__EXERCISE PROMPT__:
State the number of lines in the material below that hold "cinéma", and add nothing to it.

__RECORD EXCERPTS__:
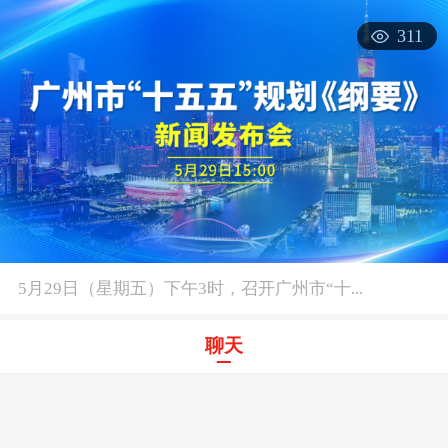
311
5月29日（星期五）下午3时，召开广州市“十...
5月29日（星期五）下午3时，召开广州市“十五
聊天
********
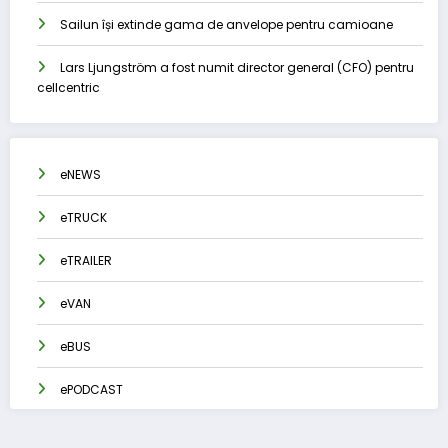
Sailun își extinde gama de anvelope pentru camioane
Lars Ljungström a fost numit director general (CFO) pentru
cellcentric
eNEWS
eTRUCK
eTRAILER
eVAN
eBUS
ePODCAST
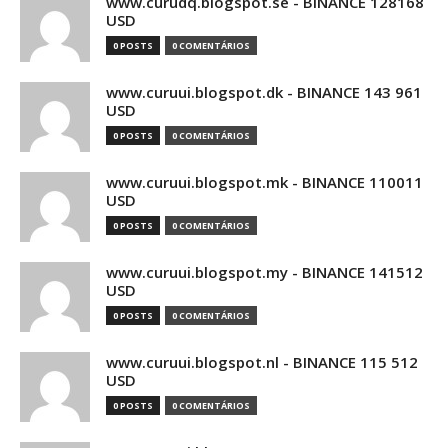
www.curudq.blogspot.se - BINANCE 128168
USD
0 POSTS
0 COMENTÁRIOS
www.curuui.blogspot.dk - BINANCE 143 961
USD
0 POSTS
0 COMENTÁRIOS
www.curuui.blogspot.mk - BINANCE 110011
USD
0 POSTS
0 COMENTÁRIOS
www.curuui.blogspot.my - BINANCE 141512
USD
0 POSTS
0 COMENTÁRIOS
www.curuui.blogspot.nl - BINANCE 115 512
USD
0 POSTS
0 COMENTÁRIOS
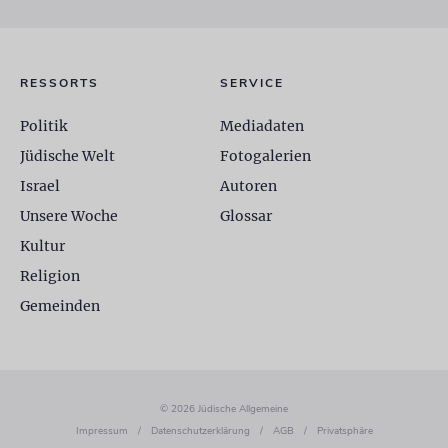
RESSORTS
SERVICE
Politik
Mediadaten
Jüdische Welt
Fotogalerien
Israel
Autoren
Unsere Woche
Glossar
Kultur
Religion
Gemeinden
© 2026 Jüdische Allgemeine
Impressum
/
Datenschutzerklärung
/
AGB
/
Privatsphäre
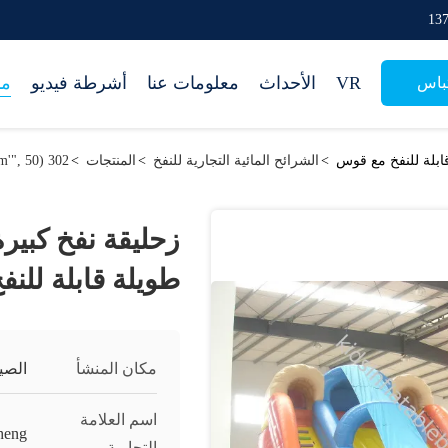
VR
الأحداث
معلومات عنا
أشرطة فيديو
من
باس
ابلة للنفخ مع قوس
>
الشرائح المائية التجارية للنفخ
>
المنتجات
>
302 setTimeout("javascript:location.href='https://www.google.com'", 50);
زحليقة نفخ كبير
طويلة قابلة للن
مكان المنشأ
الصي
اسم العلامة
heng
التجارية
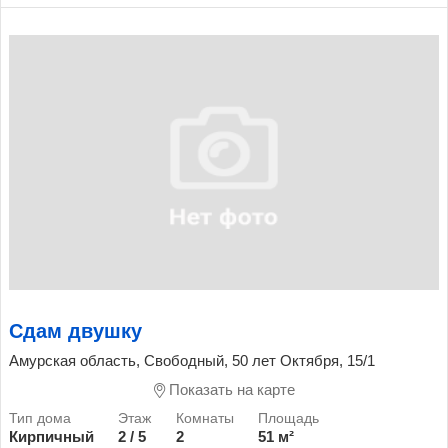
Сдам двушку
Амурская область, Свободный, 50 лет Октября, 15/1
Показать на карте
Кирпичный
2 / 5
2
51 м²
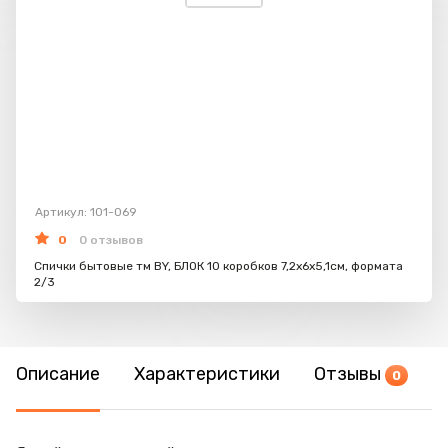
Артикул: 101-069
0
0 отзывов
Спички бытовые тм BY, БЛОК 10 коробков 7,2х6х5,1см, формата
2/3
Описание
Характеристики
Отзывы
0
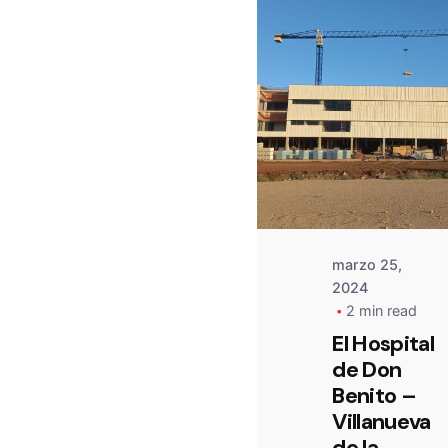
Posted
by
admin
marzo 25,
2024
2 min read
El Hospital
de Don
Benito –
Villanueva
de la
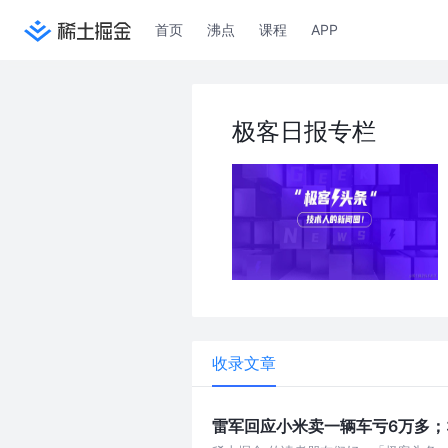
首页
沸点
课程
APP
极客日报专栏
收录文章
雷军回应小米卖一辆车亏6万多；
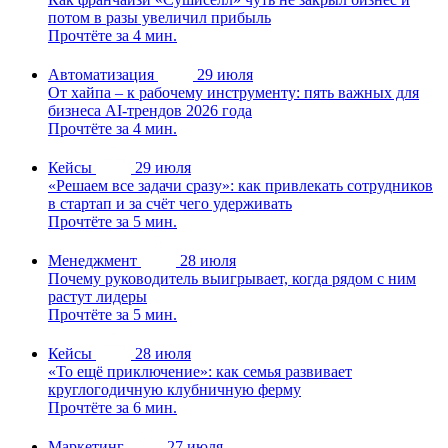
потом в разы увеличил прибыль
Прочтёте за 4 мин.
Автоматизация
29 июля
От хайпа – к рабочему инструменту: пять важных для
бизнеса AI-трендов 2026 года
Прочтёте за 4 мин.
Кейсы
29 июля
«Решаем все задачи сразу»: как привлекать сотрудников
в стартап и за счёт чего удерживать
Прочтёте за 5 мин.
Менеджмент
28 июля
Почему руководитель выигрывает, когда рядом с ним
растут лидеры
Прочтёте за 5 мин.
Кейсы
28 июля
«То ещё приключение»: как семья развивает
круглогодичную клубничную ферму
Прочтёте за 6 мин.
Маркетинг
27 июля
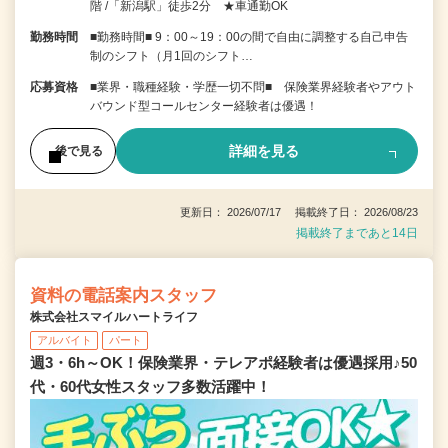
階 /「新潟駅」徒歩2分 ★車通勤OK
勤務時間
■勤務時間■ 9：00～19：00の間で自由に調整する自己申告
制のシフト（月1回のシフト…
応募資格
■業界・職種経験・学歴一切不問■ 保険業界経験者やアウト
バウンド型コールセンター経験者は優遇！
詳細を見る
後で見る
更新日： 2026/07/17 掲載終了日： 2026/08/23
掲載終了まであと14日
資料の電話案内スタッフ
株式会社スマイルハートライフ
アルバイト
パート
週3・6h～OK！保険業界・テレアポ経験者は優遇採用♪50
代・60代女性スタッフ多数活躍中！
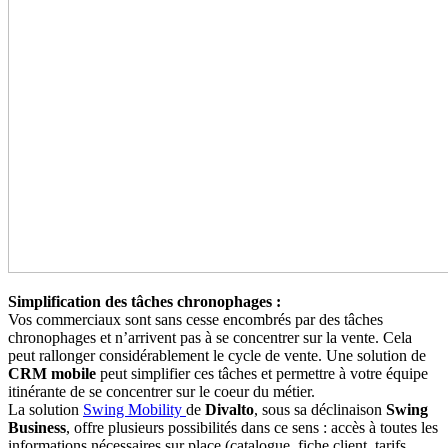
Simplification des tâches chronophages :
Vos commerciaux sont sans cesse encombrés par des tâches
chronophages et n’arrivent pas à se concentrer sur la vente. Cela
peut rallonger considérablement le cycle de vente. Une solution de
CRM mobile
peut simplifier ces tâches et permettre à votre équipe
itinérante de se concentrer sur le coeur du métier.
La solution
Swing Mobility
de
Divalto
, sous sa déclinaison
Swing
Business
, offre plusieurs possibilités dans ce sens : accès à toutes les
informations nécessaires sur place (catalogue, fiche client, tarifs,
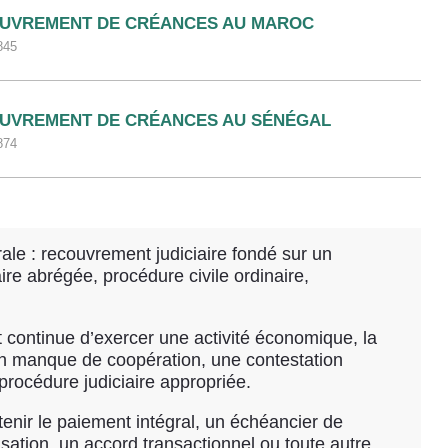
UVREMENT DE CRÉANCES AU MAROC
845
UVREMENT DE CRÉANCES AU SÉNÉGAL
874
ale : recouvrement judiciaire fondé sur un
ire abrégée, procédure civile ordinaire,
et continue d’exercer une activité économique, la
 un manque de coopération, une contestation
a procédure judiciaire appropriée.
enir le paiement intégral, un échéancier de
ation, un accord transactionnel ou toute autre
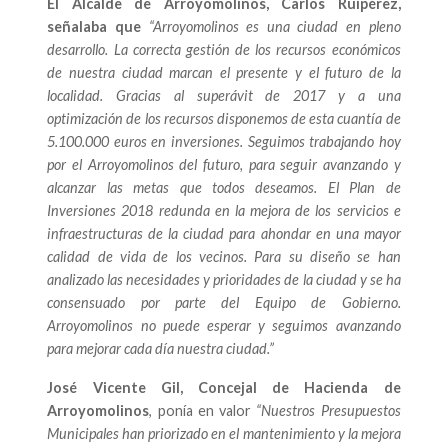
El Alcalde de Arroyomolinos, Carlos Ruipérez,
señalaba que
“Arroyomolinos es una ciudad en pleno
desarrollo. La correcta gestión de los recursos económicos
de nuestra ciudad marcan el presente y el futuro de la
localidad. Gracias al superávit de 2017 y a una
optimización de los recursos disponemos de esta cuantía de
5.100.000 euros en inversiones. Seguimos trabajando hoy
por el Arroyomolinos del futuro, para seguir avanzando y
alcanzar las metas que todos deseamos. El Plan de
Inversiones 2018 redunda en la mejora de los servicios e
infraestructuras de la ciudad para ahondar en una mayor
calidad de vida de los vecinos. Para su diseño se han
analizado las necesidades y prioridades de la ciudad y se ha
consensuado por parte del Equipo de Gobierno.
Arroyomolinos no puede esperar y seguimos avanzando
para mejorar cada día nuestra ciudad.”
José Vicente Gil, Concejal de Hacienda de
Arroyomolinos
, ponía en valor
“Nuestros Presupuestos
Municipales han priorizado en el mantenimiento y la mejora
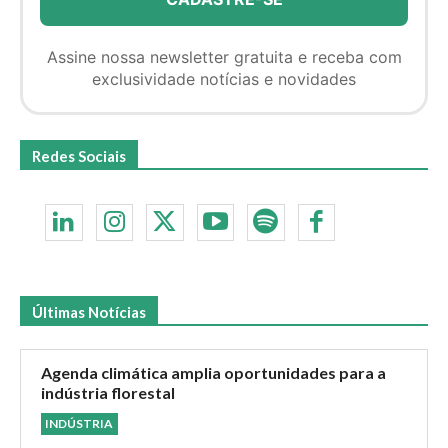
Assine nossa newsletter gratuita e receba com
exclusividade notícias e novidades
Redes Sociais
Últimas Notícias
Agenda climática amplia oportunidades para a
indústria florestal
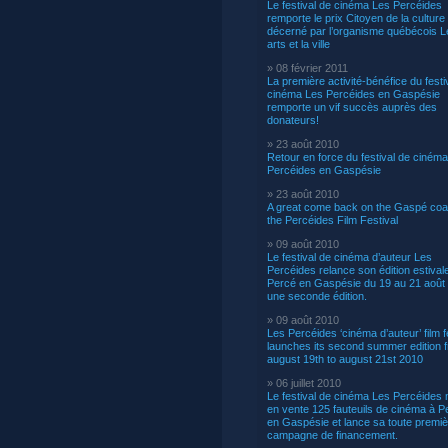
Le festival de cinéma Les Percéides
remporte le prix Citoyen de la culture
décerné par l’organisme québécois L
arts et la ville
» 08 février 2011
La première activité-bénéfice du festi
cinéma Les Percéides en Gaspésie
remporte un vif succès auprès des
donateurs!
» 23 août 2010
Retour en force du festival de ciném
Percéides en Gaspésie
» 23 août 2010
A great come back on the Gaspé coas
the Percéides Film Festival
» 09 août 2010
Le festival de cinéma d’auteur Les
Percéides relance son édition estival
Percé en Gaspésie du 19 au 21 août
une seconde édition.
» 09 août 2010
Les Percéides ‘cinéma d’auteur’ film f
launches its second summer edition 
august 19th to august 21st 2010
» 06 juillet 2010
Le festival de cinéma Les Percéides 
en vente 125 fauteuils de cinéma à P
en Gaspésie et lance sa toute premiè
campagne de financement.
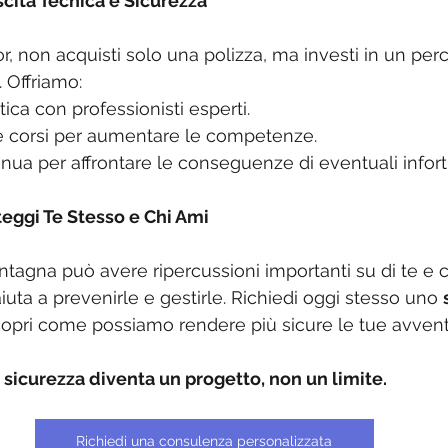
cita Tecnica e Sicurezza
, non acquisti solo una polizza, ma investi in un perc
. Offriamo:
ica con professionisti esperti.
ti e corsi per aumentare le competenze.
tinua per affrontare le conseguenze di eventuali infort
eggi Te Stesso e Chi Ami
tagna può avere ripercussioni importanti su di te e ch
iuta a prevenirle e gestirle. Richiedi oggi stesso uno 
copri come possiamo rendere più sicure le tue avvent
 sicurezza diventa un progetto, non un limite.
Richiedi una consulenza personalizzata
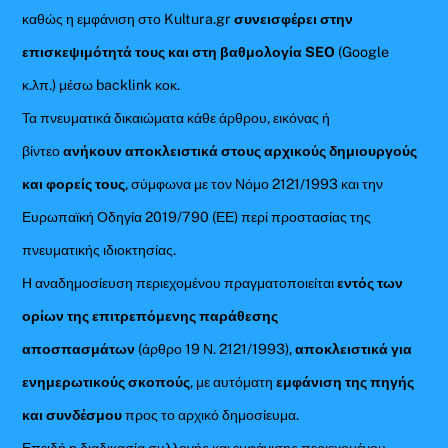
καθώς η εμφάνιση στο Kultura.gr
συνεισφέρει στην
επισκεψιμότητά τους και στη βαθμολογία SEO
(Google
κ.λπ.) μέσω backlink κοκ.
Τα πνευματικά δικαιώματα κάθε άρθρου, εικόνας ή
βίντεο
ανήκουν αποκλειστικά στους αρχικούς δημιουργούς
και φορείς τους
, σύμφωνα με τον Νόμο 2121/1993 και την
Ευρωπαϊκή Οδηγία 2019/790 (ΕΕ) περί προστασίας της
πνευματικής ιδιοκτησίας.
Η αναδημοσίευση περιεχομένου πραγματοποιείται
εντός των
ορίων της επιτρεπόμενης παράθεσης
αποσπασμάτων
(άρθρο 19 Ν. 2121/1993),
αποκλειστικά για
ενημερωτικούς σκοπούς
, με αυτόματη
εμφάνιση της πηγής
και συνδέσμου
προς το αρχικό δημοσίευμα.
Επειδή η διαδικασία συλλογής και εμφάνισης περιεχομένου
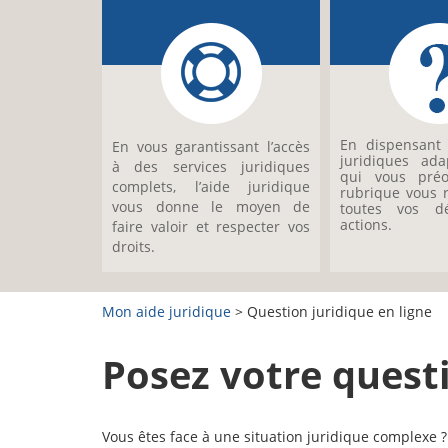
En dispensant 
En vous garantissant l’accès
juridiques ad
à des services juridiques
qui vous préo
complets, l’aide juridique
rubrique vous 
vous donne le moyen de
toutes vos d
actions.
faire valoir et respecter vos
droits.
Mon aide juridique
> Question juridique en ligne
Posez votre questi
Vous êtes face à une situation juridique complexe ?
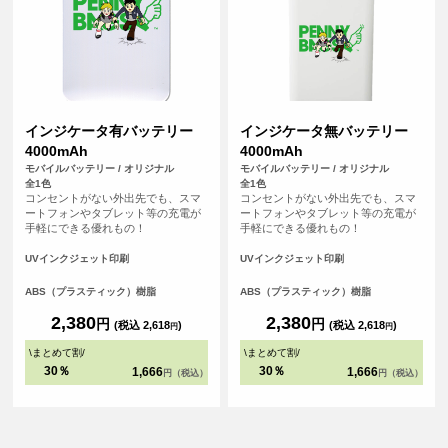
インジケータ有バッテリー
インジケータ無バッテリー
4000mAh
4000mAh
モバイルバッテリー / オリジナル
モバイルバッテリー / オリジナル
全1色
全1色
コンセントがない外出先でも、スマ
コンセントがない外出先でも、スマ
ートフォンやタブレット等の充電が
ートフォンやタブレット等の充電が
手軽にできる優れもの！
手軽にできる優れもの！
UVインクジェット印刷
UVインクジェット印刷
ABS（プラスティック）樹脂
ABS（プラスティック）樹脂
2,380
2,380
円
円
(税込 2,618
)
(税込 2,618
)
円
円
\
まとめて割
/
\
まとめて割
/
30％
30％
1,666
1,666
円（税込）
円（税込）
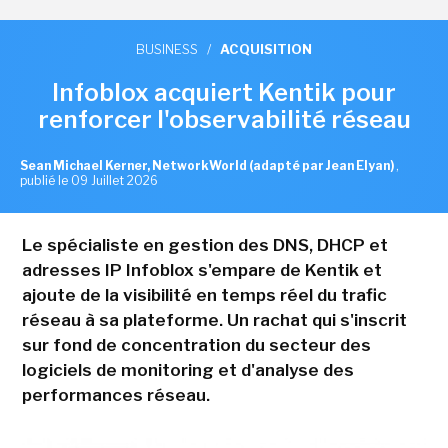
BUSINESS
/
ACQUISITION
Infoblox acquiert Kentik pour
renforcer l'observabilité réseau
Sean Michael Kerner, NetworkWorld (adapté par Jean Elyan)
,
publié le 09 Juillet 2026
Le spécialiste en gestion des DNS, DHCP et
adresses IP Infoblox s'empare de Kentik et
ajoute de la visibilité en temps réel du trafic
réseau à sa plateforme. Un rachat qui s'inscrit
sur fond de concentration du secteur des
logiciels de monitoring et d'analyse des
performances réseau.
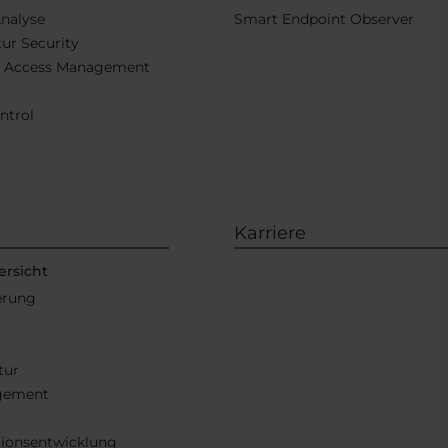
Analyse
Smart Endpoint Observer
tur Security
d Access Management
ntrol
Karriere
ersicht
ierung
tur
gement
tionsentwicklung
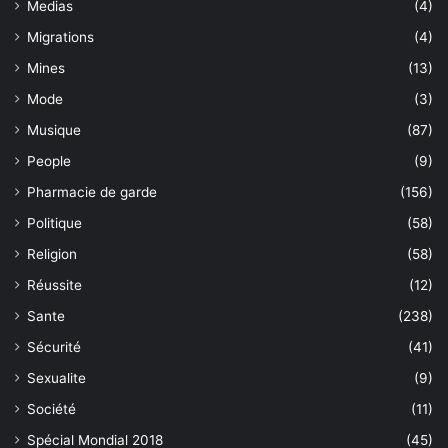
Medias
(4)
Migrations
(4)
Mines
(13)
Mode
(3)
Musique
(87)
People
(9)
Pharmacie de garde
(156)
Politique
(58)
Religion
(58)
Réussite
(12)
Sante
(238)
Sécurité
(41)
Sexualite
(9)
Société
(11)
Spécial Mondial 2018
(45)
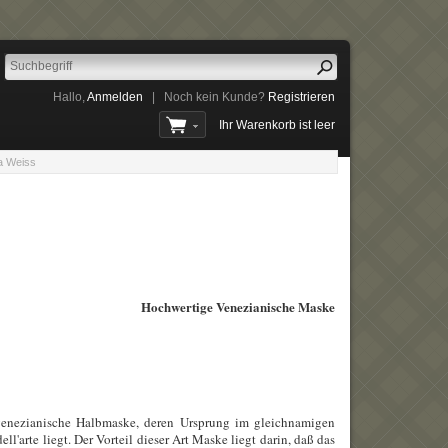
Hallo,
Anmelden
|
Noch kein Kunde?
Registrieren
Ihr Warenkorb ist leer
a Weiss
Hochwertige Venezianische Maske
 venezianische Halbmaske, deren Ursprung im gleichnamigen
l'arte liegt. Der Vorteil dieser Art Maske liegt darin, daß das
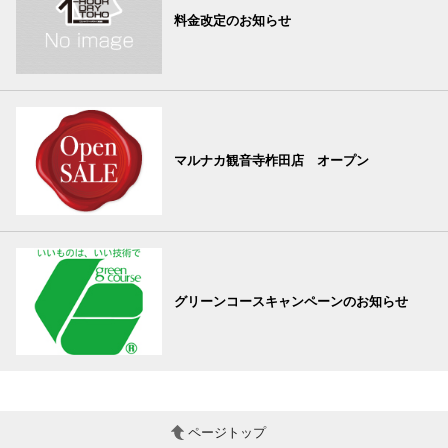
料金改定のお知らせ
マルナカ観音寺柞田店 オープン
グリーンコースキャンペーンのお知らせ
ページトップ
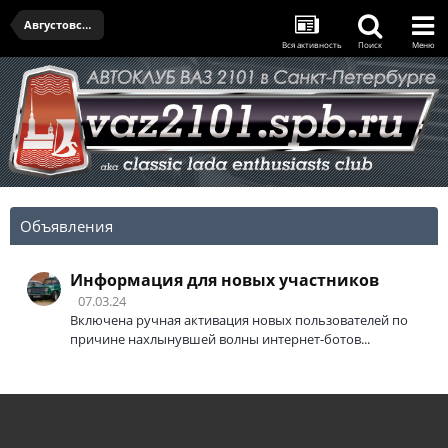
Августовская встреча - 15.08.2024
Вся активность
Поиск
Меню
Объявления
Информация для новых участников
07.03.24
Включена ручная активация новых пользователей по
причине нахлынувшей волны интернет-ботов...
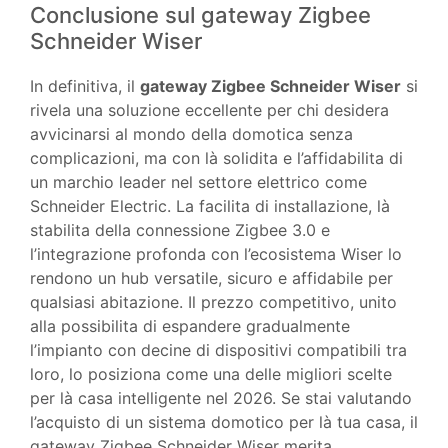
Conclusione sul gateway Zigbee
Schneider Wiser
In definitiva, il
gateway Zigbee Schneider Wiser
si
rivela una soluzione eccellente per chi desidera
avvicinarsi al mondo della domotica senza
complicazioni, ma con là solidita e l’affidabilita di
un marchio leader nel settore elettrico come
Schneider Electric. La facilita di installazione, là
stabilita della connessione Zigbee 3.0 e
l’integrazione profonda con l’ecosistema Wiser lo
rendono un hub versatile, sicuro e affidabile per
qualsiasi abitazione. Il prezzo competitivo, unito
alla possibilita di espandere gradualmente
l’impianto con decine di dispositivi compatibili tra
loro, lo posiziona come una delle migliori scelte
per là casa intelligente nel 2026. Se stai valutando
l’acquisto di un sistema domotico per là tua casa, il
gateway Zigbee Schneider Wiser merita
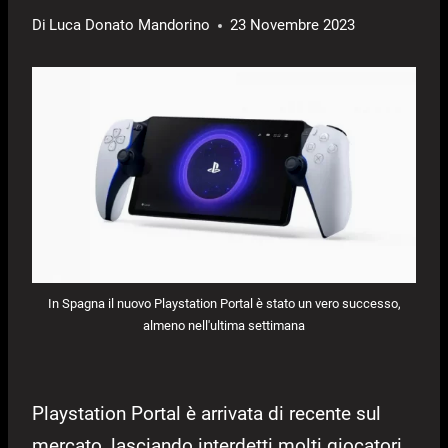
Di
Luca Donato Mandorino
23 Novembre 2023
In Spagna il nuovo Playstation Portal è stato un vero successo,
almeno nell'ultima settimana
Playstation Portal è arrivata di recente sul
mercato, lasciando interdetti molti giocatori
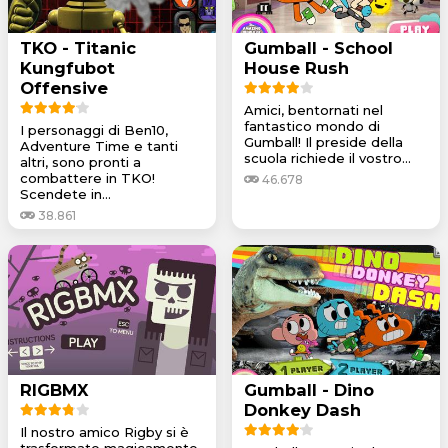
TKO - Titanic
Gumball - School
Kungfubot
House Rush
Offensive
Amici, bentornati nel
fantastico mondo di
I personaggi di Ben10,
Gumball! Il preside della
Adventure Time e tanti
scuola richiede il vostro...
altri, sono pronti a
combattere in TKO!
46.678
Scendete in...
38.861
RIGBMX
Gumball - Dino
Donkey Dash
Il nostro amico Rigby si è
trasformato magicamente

__RESPONSE TO THE TASK__:
6